Devotees of Jane Austen book clubs, movies and television miniseries likely will find much to savor in Emma, the lilting musical adaptation of Austen's 1816 novel about self-delusion, class decorum and the perils of meddlesome matchmaking that's receiving a sumptuous staging at the Repertory Theatre of St. Louis. This chamber musical is a visual delight. Scenery, costumes and lighting offer a rose-colored view of sedate country life during the English Regency period in Highbury, a village south of London.
So much visual splendor provides an apt setting for the ebullience of Paul Gordon's music and lyrics, which are readily accessible on a first hearing. In tune with the show's rustic motif, a small chamber quartet (piano, oboe/English horn, cello, violin) perches in a sort of bird's nest above the set. The orchestrations are graceful and civilized; lightness is the order of the evening.
In addition to composing the pleasant songs, Gordon also wrote the script. Here he has not been so successful. For in seeking to wedge so much of this tangled plot (about a rambunctious, egoistic young girl who ruins the lives of her friends for little reason other than that she has too much time on her hands) into a musical comedy book, the adaptor has made some dubious choices. For starters, Gordon's libretto is too faithful to the novel. In order to cram in so much exposition, we are restricted to snapshots rather than drawings of too many characters. For instance, on the page the insufferable Mrs. Elton (the minister's pretentious wife) sucks the very air out of any scene in which she appears. Onstage, because she is relegated to the background, she is more of a nuisance than a termagant.
Then there is Miss Bates, surely one of Austen's most memorable creations: a garrulous spinster, a dreary bore, yet lacking a single mean bone in her body. Emma's unthinking public humiliation of Miss Bates should be a climactic, breath-stopping moment of piercing pain. Yet as written and staged here, this potentially pregnant moment is merely another incident in a checklist of incidents, to be gotten through as quickly as possible so that we can move on to the next dramatized incident. Although Emma succeeds as a droll display of foppery and nonsense, it fails to persuade us that Austen's story still resonates nearly 200 years after it was written. To the contrary, the doings here all seem so trivial.

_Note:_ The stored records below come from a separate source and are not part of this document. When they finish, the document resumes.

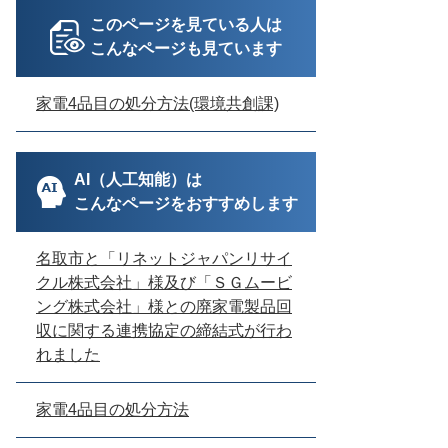
このページを見ている人は
こんなページも見ています
家電4品目の処分方法(環境共創課)
AI（人工知能）は
こんなページをおすすめします
名取市と「リネットジャパンリサイ
クル株式会社」様及び「ＳＧムービ
ング株式会社」様との廃家電製品回
収に関する連携協定の締結式が行わ
れました
家電4品目の処分方法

In his pursuit of an evocation of the period (or at least what he deems the period to have been), director Robert Kelley's staging is not so much stylish as it is mannered. That's mannered as in mannequin: All this curtsying and bowing deflates the evening of so much as a breath of life. Kelley has allowed his title character to devolve into a kind of wind-up doll. In the title role, Lianne Marie Dobbs' Emma is chirpy and pert — and doesn't she know it.
Watch for the contrivances as Dobbs spiritedly sings: Her hands caress her cheek, just for so long and no longer; now a studied flip of the fingers into the air; next, arms outstretched as if she's a human kite. It's all so affected. There's not a spontaneous movement or moment in her entire blithe portrayal. Such artificial performing harkens back to the gymnastic Delsarte system of declamation that was popular in the 1890s.
Emma is not without its visual and auditory charms. And if the zealous opening-night audience was any measure, it would seem that the Rep has a hit on its hands. Yet a minority report would suggest that those viewers who are not already Austen devotees run the risk of finding Emma a much longer, and far less involving, evening than it intends to be.